Leer hilvana nuestro mundo con otros mundos porque leer es una manera de escuchar a la otredad. Ayer mismo leí una entrevista de la siempre lúcida y amable Irene Vallejo en la que comentaba que «leer es la forma de introducirte en la mente de otra persona». Precisamente esa infiltración permite comprender la diferenciación y la historicidad del otro, que a su vez nos recuerda lo tremendamente idénticos que somos en tanto miembros de la familia humana, hallazgos reflexivos para neutralizar la producción de odio y prejuicios. El prestigioso crítico Harold Bloom solía decir que él leía para entrar en contacto con mentes más originales que la suya y así aprender de ellas. A mí me ocurre que cada vez que inauguro una lectura siento el cosquilleo preconizante de que su autor me presentará cosas que no sé y de este modo me enseñará a nombrarlas. El filósofo Joan-Carles Mèlich afirma en La sabiduría de lo incierto que lo contrario de la palabra no es el silencio, sino el ruido. Es fácil colegir que habitar en las palabras escritas es una forma de amortiguar lo ensordecedor del mundo. También adoro que la lectura cultive mi imaginación para permitir la expansión de mis ideas y la deliberación en torno a otros horizontes posibles. Hace dos semanas me mostraron un estudio bibliotecario en el que la mayor valoración e identificación que hacían las mil quinientas personas participantes de veintiocho países era que «leer ofrece una ventana abierta a la imaginación». El valor cognitivo de la imaginación es tan ubicuo que no somos capaces de mesurarlo. Gracias a su carácter adivinatorio y anticipatorio la vida humana es posible tal y como la conocemos. Todo lo que ahora existe y nos parece de una obviedad que no merece detenernos nació gracias a que alguien una vez tuvo la osadía de imaginarlo. 

Como este es el último artículo de este año quiero dar las públicas gracias a quienes se demoran en este espacio de reflexión para leer las ocurrencias que sedimento en escritura. Es un gesto al que le confiero muchísimo valor.

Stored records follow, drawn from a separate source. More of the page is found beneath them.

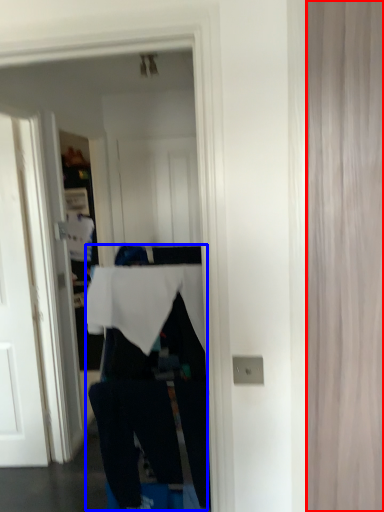 Question: Which object is closer to the camera taking this photo, curtain (highlighted by a red box) or person (highlighted by a blue box)?

Choices:
 (A) curtain
 (B) person

Answer: (A) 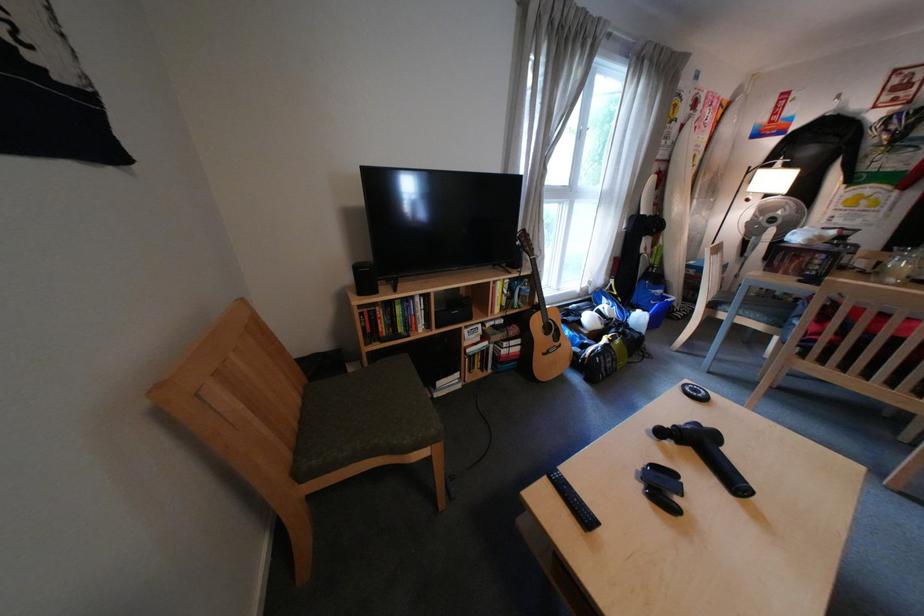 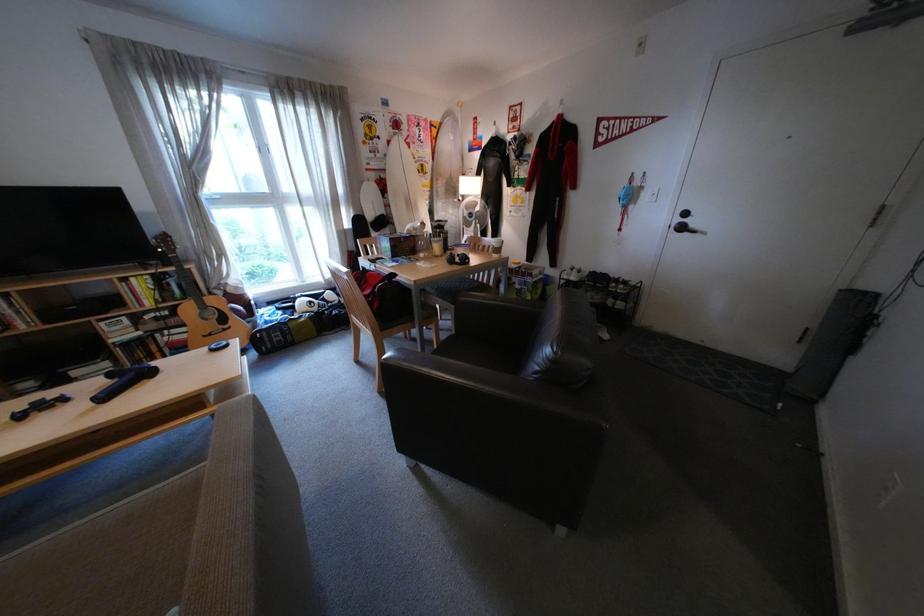 Where in the second image is the point corresponding to pixel 558 353 from the first image?

(220, 334) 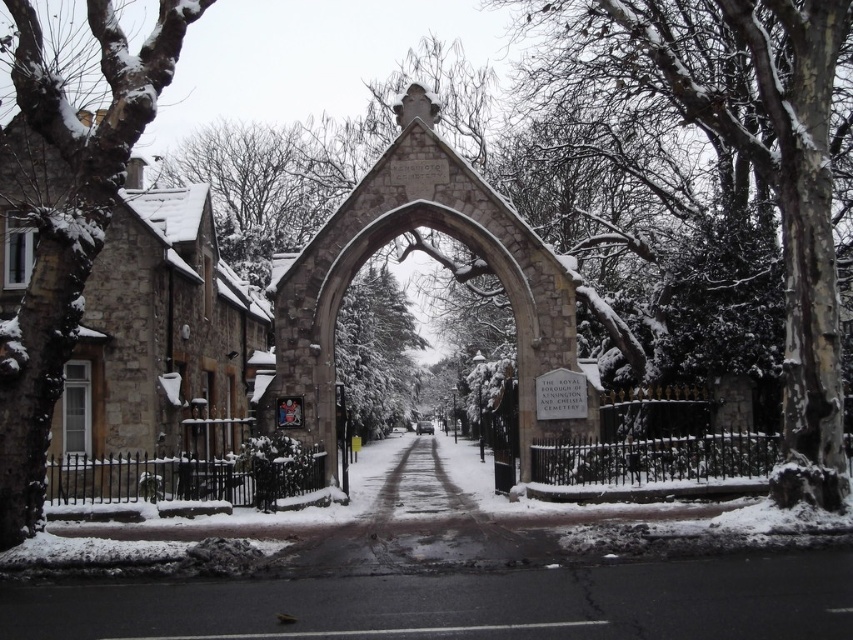 Can you confirm if snow-covered bark at center is shorter than snow-covered bark at left?

In fact, snow-covered bark at center may be taller than snow-covered bark at left.

Does snow-covered bark at center have a larger size compared to snow-covered bark at left?

Yes, snow-covered bark at center is bigger than snow-covered bark at left.

You are a GUI agent. You are given a task and a screenshot of the screen. Output one action in this format:
    pyautogui.click(x=<x>, y=<y>)
    Task: Click on the snow-covered bark at center
    The image size is (853, 640).
    Given the screenshot: What is the action you would take?
    pyautogui.click(x=752, y=164)

At what (x,y) coordinates should I click in order to perform the action: click on snow-covered bark at center. Please return your answer as a coordinate pair (x, y). The width and height of the screenshot is (853, 640). Looking at the image, I should click on (752, 164). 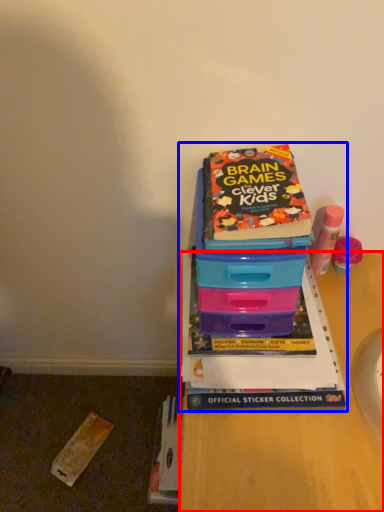 Question: Among these objects, which one is nearest to the camera, desk (highlighted by a red box) or book (highlighted by a blue box)?

Choices:
 (A) desk
 (B) book

Answer: (A) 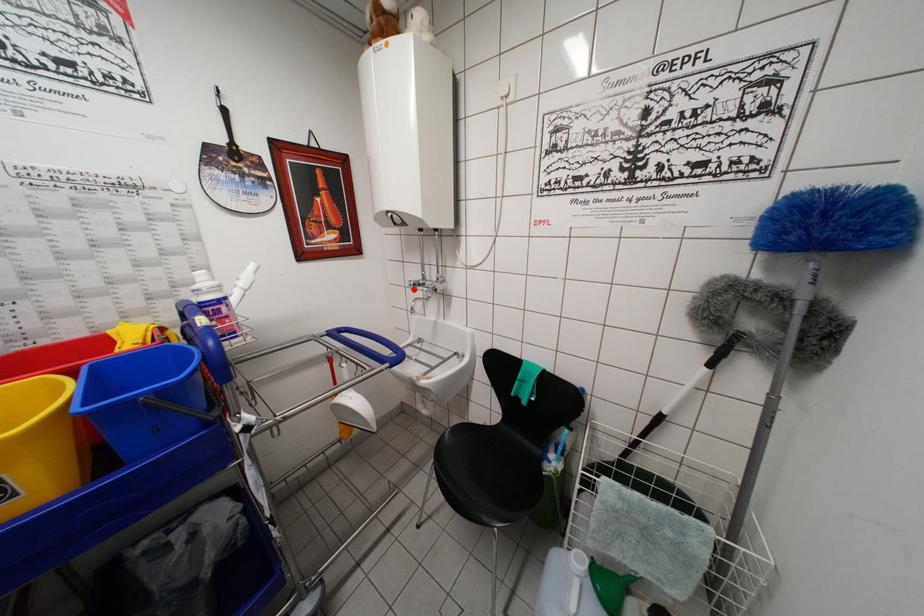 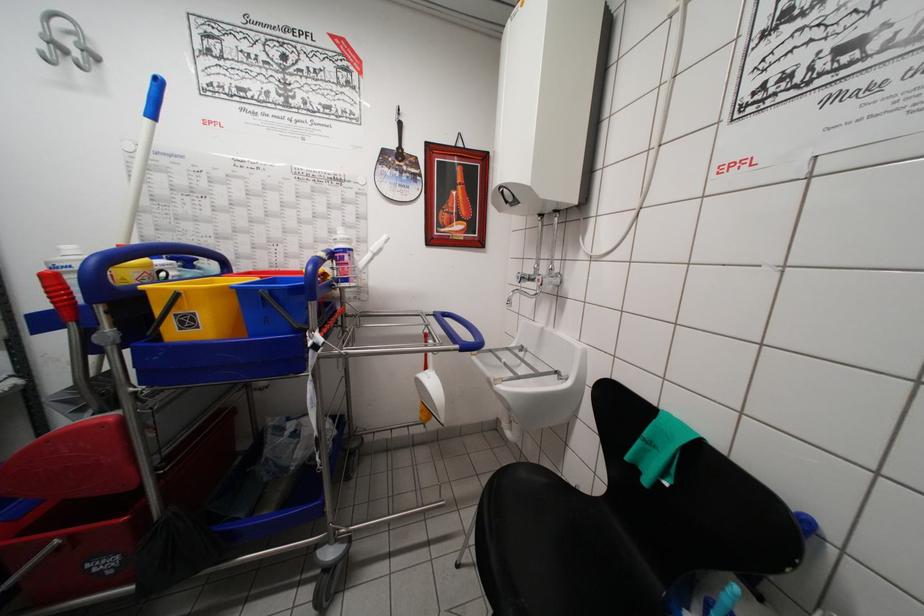 The point at the highlighted location is marked in the first image. Where is the corresponding point in the second image?

(521, 282)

Como los días siguen teniendo veinticuatro horas como hace siglos, pero el cómputo de tareas que introducimos en ellas se ha multiplicado en las últimas décadas, cada vez disponemos de menos tiempo de calidad para emplearlo en nuestras elecciones personales. Hablando hace poco con un amigo muy lector, pero ahora agobiado por la falta de tiempo para leer, me dijo riéndose de sí mismo: «Antes me daba mucho reparo dejar un libro a medias, ahora los dejo sin empezar». En la gigantesca y a la vez fantástica Una historia de la lectura, Alberto Manguel recuerda algo palmario pero proclive a olvidársenos: «Los libros no piensan por nosotros. Las grandes bibliotecas son objetos inertes, requieren de nuestra voluntad para cobrar vida». En mi condición de autor reconozco que sin el concurso lector de quienes visitan este pergamino digital mi palabra es palabra muerta. Este texto que escribo ahora es palabra difunta, aunque sé que resucitará en el instante en que alguien dialogue con ella a través de su lectura. Muchas gracias por ello. Que todas y todos paséis unos días bonitos. Y que el 2022 sea ese sitio en el que haya oportunidad de hacer existir aquello que ahora no existe y que sabemos nos donará vida. Mucha suerte.